The agent talks over itself
This means the filler kept playing after the real reply started. Check that stopOneShotPlayback() runs on the first chunk of the real reply, not at the end of the reply.
Voice cuts off mid-sentence
Falcon synthesis can fail silently for a single chunk. The .catch(() => null) in dispatchChunk protects you from one failed chunk crashing the whole reply. But if too many chunks fail, the user hears gaps. Log the failures and check Murf's status page.
ALSA errors on Linux
On minimal Linux installs the ALSA development headers have to be installed before the npm package will build. apt install libasound2-dev covers it on Debian-family. If install completes but the device is not found at runtime, the default ALSA device is probably pointing at an output that does not exist.
No audio on Windows
Decibri on Windows uses WASAPI. If your default output device is a Bluetooth headset that is not currently connected, the stream opens silently and no audio plays. Switch the default device in Sound settings, or set the output device explicitly in code.
Silent failure on macOS
The first run asks for microphone permission. If you deny it, subsequent runs fail silently. The agent will appear to start normally and the WebSocket will connect, but no audio frames reach Deepgram. Check microphone permissions in System Settings under Privacy and Security.
Extending the agent to something that is not Swiggy
It takes two changes.
Swap the skill. The agents.defaults.skills array in openclaw.json is the list of MCP skills the agent can call. Remove the Swiggy skill, add a different one. A calendar scheduler imports a Google Calendar MCP skill. A GitHub PR merger imports the GitHub MCP skill.

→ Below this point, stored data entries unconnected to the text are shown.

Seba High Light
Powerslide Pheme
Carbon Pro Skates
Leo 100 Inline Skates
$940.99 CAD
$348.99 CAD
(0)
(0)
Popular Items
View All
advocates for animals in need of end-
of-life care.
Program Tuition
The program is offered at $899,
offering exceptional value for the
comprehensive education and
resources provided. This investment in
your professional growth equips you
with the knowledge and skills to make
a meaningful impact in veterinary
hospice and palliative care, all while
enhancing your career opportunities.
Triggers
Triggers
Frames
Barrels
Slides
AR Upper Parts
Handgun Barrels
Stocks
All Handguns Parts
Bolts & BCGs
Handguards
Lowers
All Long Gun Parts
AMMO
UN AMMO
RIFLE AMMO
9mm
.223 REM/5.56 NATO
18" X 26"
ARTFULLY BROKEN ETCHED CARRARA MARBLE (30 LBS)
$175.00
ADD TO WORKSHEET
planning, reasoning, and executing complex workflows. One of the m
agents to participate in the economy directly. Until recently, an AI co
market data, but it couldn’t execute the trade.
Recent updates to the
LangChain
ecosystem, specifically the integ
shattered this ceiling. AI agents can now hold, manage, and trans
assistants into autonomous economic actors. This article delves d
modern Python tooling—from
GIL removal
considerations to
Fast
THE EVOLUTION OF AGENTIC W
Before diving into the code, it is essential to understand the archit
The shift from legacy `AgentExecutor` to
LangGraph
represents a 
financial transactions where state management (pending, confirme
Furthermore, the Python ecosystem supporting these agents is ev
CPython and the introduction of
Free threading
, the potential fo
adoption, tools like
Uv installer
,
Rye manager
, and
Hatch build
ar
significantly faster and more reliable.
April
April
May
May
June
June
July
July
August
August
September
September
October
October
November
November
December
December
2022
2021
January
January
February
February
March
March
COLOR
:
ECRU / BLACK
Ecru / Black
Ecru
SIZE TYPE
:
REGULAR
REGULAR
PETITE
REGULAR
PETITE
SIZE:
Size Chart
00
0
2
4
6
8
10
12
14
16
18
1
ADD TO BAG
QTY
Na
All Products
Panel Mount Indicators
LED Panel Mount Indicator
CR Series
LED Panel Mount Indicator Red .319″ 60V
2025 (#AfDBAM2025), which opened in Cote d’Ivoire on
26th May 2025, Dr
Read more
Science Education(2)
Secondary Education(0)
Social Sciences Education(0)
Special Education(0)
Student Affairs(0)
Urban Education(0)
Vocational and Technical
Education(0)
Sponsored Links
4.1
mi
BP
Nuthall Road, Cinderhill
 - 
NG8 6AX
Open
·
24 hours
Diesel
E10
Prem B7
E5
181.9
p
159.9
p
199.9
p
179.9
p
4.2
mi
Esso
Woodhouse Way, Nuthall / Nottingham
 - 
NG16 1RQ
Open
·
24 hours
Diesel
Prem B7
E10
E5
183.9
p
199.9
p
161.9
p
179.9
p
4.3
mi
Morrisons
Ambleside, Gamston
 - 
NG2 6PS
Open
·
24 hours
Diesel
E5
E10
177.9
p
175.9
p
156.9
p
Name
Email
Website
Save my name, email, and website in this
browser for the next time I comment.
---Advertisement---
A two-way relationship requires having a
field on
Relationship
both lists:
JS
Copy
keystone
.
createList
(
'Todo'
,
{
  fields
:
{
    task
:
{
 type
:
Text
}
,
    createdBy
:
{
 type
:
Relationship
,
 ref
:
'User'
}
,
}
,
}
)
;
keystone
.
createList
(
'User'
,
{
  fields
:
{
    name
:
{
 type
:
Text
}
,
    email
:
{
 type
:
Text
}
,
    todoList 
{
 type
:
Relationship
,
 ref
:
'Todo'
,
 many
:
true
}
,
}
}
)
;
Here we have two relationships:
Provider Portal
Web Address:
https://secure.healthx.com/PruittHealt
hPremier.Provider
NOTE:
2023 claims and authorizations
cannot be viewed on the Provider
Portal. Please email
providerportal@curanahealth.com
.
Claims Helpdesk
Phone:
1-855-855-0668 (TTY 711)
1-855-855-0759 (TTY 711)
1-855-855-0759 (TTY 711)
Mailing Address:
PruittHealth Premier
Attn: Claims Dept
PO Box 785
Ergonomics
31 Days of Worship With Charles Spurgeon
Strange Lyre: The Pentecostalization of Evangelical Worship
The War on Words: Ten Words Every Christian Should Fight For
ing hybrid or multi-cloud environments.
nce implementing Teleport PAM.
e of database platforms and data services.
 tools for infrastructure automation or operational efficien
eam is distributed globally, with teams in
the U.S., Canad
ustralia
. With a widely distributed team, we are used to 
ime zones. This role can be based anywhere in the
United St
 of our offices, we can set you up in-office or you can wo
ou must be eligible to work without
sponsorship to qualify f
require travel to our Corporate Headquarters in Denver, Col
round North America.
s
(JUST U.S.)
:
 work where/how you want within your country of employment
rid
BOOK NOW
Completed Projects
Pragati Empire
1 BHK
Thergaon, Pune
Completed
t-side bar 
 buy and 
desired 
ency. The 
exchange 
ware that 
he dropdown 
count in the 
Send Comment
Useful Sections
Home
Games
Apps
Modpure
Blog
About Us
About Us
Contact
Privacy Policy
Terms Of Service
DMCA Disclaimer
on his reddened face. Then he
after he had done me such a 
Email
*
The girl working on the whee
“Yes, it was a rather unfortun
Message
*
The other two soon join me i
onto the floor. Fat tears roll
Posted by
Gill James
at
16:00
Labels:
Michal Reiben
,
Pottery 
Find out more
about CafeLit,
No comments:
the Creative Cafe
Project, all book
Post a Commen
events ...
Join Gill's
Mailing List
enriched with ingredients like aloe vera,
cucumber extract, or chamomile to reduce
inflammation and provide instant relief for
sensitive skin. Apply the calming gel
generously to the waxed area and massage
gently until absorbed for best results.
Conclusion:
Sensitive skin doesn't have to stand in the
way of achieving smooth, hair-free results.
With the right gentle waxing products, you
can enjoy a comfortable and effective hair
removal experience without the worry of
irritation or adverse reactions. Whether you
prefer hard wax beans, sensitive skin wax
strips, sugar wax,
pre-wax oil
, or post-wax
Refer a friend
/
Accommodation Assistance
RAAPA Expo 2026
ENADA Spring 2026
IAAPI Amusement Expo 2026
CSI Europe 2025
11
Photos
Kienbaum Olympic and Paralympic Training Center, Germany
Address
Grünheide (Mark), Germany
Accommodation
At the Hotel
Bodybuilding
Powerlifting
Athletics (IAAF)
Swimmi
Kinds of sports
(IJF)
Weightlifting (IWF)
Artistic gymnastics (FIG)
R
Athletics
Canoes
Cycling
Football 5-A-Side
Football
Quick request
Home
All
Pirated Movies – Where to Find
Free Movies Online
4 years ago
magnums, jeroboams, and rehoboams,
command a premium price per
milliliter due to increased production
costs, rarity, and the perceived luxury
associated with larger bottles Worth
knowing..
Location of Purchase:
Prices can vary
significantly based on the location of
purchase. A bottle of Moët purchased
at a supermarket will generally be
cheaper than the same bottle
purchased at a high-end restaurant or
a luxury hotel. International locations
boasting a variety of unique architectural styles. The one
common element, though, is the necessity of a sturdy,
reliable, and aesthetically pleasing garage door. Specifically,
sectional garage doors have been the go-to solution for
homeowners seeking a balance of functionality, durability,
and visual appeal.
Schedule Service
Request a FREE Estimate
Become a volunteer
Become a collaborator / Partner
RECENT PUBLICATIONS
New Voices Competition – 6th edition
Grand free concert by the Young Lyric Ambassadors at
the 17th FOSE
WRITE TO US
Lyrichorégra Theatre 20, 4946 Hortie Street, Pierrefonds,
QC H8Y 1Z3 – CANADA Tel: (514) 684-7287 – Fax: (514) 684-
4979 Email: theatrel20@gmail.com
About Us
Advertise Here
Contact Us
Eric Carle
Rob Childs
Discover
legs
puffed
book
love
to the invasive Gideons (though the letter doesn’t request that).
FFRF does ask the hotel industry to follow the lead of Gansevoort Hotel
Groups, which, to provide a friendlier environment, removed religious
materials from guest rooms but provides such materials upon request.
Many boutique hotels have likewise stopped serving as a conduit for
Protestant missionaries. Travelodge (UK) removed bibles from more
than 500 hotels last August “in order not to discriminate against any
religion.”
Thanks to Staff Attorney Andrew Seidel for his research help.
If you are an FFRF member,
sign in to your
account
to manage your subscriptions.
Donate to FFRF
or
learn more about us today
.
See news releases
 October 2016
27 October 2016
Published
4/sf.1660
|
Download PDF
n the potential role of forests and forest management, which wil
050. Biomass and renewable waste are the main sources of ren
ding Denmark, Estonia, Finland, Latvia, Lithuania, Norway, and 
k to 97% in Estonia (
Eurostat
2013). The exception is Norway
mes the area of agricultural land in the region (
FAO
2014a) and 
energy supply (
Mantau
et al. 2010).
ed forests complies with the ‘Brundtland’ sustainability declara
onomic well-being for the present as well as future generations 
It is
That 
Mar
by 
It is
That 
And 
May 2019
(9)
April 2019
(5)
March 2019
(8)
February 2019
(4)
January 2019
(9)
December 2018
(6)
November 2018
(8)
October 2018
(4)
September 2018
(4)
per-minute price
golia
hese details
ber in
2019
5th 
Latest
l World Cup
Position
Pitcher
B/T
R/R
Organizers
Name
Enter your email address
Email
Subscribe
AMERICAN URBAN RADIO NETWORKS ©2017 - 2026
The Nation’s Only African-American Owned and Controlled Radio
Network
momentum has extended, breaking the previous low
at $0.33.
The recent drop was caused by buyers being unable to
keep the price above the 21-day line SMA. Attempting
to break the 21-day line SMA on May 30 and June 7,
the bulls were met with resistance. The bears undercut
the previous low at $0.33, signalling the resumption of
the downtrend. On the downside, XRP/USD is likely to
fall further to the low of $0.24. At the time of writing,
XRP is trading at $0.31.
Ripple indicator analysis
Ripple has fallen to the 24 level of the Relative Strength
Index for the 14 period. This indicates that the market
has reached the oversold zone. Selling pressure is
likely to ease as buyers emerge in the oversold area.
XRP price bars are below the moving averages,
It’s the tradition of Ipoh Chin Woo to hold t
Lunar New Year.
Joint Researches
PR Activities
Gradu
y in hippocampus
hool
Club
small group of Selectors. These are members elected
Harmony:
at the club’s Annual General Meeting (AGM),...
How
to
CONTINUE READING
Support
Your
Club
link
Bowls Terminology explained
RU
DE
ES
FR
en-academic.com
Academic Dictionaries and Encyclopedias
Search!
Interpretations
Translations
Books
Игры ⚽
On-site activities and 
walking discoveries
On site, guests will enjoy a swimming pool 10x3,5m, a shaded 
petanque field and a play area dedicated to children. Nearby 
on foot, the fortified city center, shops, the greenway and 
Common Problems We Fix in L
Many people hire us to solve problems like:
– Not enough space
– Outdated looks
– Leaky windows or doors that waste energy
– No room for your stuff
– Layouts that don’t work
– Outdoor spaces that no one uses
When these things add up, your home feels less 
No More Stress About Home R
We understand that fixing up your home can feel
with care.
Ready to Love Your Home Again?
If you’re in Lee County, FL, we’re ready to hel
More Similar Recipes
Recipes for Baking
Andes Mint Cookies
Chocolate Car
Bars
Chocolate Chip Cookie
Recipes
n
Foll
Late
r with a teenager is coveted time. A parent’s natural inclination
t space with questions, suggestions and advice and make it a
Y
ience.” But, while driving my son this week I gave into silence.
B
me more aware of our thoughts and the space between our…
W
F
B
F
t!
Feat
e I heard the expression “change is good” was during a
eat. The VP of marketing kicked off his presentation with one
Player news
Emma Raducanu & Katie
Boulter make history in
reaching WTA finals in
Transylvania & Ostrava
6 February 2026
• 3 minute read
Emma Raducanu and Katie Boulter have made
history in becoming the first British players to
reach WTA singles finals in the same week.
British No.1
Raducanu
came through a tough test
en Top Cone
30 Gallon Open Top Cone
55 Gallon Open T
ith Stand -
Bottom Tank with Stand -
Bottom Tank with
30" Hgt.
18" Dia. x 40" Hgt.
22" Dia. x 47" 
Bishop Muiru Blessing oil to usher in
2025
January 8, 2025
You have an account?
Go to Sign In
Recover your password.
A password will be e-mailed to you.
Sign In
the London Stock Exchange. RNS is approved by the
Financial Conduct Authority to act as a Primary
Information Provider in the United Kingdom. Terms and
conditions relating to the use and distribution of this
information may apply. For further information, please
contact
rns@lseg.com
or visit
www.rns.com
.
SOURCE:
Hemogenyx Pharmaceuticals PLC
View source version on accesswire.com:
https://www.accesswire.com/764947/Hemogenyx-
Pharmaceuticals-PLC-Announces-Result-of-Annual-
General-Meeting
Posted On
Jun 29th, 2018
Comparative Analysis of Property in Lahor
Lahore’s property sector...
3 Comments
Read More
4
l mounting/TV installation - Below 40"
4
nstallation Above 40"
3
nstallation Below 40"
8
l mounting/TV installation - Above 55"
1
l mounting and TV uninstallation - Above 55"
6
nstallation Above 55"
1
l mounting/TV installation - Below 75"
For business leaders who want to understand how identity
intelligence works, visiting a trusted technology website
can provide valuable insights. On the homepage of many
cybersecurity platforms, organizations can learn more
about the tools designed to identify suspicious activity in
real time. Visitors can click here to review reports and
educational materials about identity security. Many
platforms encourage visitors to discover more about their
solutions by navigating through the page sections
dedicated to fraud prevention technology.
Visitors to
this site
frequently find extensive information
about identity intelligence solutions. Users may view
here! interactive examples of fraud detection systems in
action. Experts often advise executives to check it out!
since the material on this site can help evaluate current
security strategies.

A Notion assistant imports the Notion MCP skill. The runtime does not change.
Rewrite the identity. workspace/IDENTITY.md is the system prompt. It describes who the agent is, what it does, what it refuses to do, and how it should format replies. Rewriting this file changes the agent's personality and its understanding of the task.
For a calendar scheduler, you would describe an assistant that looks up free slots and confirms bookings. For a PR merger, you would describe a reviewer that summarises diffs and merges when checks pass.
Everything else stays. The audio pipeline, the streaming coalescer, the keyterm bias, the two-channel playback. That is the value of keeping the voice layer separate from the agent layer. The voice layer does not care what the agent is doing.
What this pipeline does not fix
Turn 1 latency is not solved. Time-to-first-audio on a cold start is mostly caused by tool chains and LLM time-to-first-token, not by synthesis. The slow path still includes OpenClaw's cold start, the Swiggy MCP setup, and the LLM's first-token delay. Streaming synthesis cannot hide that. The filler audio can. That is why it is there.
Getting to true sub-second first audio on turn 1 would require starting the OpenClaw runtime ahead of time, keeping the MCP connection alive across sessions, and starting tool calls before the user finishes speaking. None of those are in this repo. What is in this repo is the pattern that makes the problem manageable: split the audio pipeline from the agent pipeline, stream what can be streamed, mask the rest with fillers, and measure the result.
Turn 2 onwards is a different story. With the runtime warm and the MCP connection open, first audio arrives 5 to 10 seconds after the user stops talking. Falcon plus block streaming are why. That is the number that makes the agent usable in practice. The cold-start number is what makes every tutorial-shaped demo look slower than it will be in production.
Block streaming, Falcon, and contextual keyterm biasing are three improvements that build on each other. Each does less than a demo suggests. Together they do more than any one of them alone. That is usually how voice pipelines work.